» How to complete this task: Give a verbatim copy of the lines below, minus the pictures.

» Provided material:
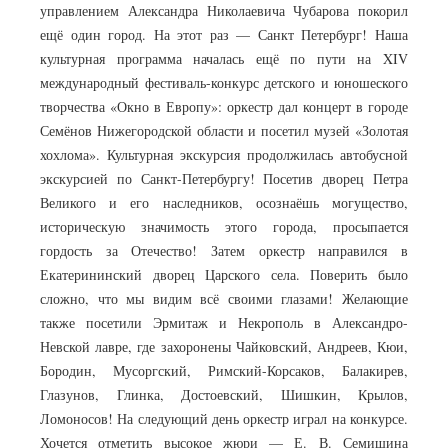
управлением Александра Николаевича Чубарова покорил
ещё один город. На этот раз — Санкт Петербург! Наша
культурная программа началась ещё по пути на XIV
международный фестиваль-конкурс детского и юношеского
творчества «Окно в Европу»: оркестр дал концерт в городе
Семёнов Нижегородской области и посетил музей «Золотая
хохлома». Культурная экскурсия продолжилась автобусной
экскурсией по Санкт-Петербургу! Посетив дворец Петра
Великого и его наследников, осознаёшь могущество,
историческую значимость этого города, просыпается
гордость за Отечество! Затем оркестр направился в
Екатерининский дворец Царского села. Поверить было
сложно, что мы видим всё своими глазами! Желающие
также посетили Эрмитаж и Некрополь в Александро-
Невской лавре, где захоронены Чайковский, Андреев, Кюи,
Бородин, Мусоргский, Римский-Корсаков, Балакирев,
Глазунов, Глинка, Достоевский, Шишкин, Крылов,
Ломоносов! На следующий день оркестр играл на конкурсе.
Хочется отметить высокое жюри — Е. В. Семишина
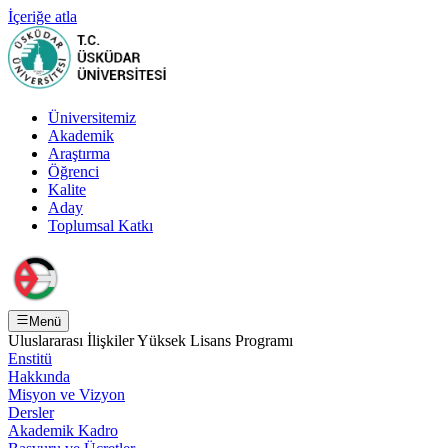
İçeriğe atla
Üniversitemiz
Akademik
Araştırma
Öğrenci
Kalite
Aday
Toplumsal Katkı
Menü
Uluslararası İlişkiler Yüksek Lisans Programı
Enstitü
Hakkında
Misyon ve Vizyon
Dersler
Akademik Kadro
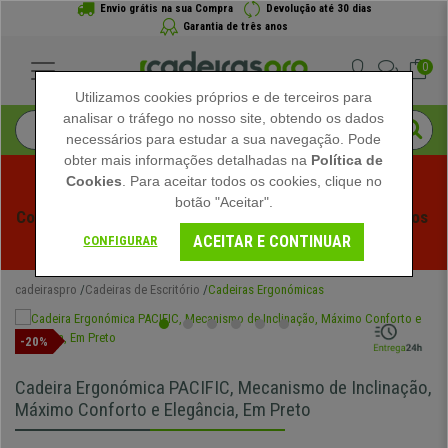
Envio grátis na sua Compra
Devolução até 30 dias
Garantia de três anos
0
Utilizamos cookies próprios e de terceiros para
analisar o tráfego no nosso site, obtendo os dados
necessários para estudar a sua navegação. Pode
obter mais informações detalhadas na
Política de
Cookies
. Para aceitar todos os cookies, clique no
botão "Aceitar".
Começam os Saldos de Verão em Cadeiraspro! Descontos 
ACEITAR E CONTINUAR
Exclusivos por Tempo Limitado - 
Ver Promoção
 -
CONFIGURAR
cadeiraspro
Cadeiras de Escritório
Cadeiras Ergonómicas
-20%
Cadeira Ergonómica PACIFIC, Mecanismo de Inclinação,
Máximo Conforto e Elegância, Em Preto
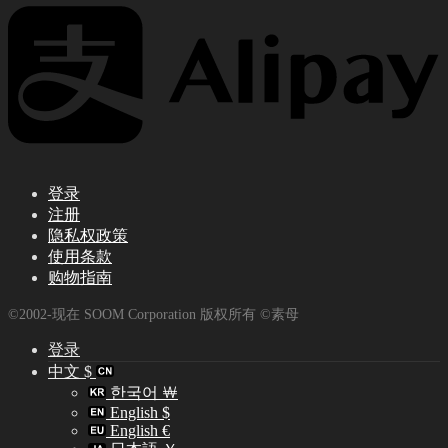
登录
注册
隐私权政策
使用条款
购物指南
©2002-现在 SOOM Corporation 版权所有 ©素母
登录
中文 $
한국어 ￦
English $
English €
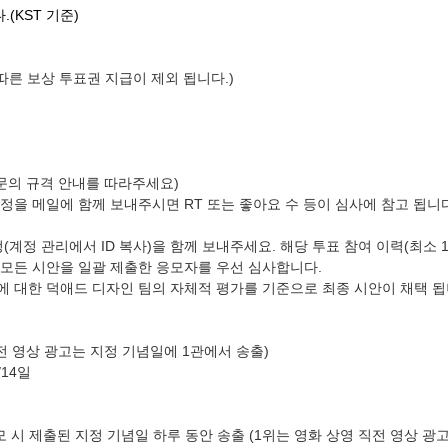
.
(KST 기준)
따른 보상 투표권 지급이 제외 됩니다.)
 본문의 규격 안내를 따라주세요)
 계정을 메일에 함께 보내주시면 RT 또는 좋아요 수 등이 심사에 참고 됩
계정(계정 관리에서 ID 복사)을 함께 보내주세요. 해당 투표 참여 이력(최소
, 모든 시안을 일괄 제출한 응모자를 우선 심사합니다.
티에 대한 덕애드 디자인 팀의 자체적 평가를 기준으로 최종 시안이 채택 됩
영 직전 영상 광고는 지정 기념일에 1관에서 송출)
/14일
모 시 제출된 지정 기념일 하루 동안 송출 (1위는 영화 상영 직전 영상 광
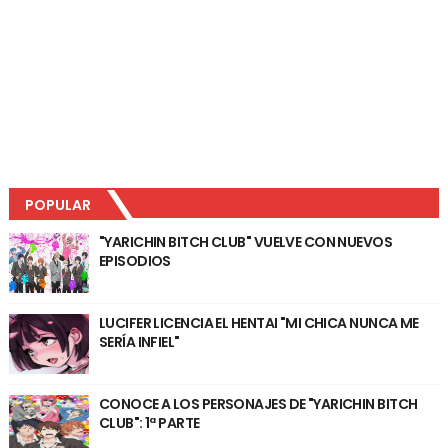
POPULAR
"YARICHIN BITCH CLUB" VUELVE CON NUEVOS
EPISODIOS
LUCIFER LICENCIA EL HENTAI "MI CHICA NUNCA ME
SERÍA INFIEL"
CONOCE A LOS PERSONAJES DE "YARICHIN BITCH
CLUB": 1ª PARTE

» Response to this task:
управлением Александра Николаевича Чубарова покорил
ещё один город. На этот раз — Санкт Петербург! Наша
культурная программа началась ещё по пути на XIV
международный фестиваль-конкурс детского и юношеского
творчества «Окно в Европу»: оркестр дал концерт в городе
Семёнов Нижегородской области и посетил музей «Золотая
хохлома». Культурная экскурсия продолжилась автобусной
экскурсией по Санкт-Петербургу! Посетив дворец Петра
Великого и его наследников, осознаёшь могущество,
историческую значимость этого города, просыпается
гордость за Отечество! Затем оркестр направился в
Екатерининский дворец Царского села. Поверить было
сложно, что мы видим всё своими глазами! Желающие
также посетили Эрмитаж и Некрополь в Александро-
Невской лавре, где захоронены Чайковский, Андреев, Кюи,
Бородин, Мусоргский, Римский-Корсаков, Балакирев,
Глазунов, Глинка, Достоевский, Шишкин, Крылов,
Ломоносов! На следующий день оркестр играл на конкурсе.
Хочется отметить высокое жюри — Е. В. Семишина
İçeriğe atla
Üniversitemiz
Akademik
Araştırma
Öğrenci
Kalite
Aday
Toplumsal Katkı
Menü
Uluslararası İlişkiler Yüksek Lisans Programı
Enstitü
Hakkında
Misyon ve Vizyon
Dersler
Akademik Kadro
Envio grátis na sua Compra
Devolução até 30 dias
Garantia de três anos
0
Utilizamos cookies próprios e de terceiros para
analisar o tráfego no nosso site, obtendo os dados
necessários para estudar a sua navegação. Pode
obter mais informações detalhadas na
Política de
Cookies
. Para aceitar todos os cookies, clique no
botão "Aceitar".
Começam os Saldos de Verão em Cadeiraspro! Descontos 
ACEITAR E CONTINUAR
Exclusivos por Tempo Limitado - 
Ver Promoção
 -
CONFIGURAR
cadeiraspro
Cadeiras de Escritório
Cadeiras Ergonómicas
-20%
Cadeira Ergonómica PACIFIC, Mecanismo de Inclinação,
Máximo Conforto e Elegância, Em Preto
登录
注册
隐私权政策
使用条款
购物指南
©2002-现在 SOOM Corporation 版权所有 ©素母
登录
中文 $
한국어 ￦
English $
English €
.
(KST 기준)
따른 보상 투표권 지급이 제외 됩니다.)
 본문의 규격 안내를 따라주세요)
 계정을 메일에 함께 보내주시면 RT 또는 좋아요 수 등이 심사에 참고 됩
계정(계정 관리에서 ID 복사)을 함께 보내주세요. 해당 투표 참여 이력(최소
, 모든 시안을 일괄 제출한 응모자를 우선 심사합니다.
티에 대한 덕애드 디자인 팀의 자체적 평가를 기준으로 최종 시안이 채택 됩
영 직전 영상 광고는 지정 기념일에 1관에서 송출)
/14일
모 시 제출된 지정 기념일 하루 동안 송출 (1위는 영화 상영 직전 영상 광
POPULAR
"YARICHIN BITCH CLUB" VUELVE CON NUEVOS
EPISODIOS
LUCIFER LICENCIA EL HENTAI "MI CHICA NUNCA ME
SERÍA INFIEL"
CONOCE A LOS PERSONAJES DE "YARICHIN BITCH
CLUB": 1ª PARTE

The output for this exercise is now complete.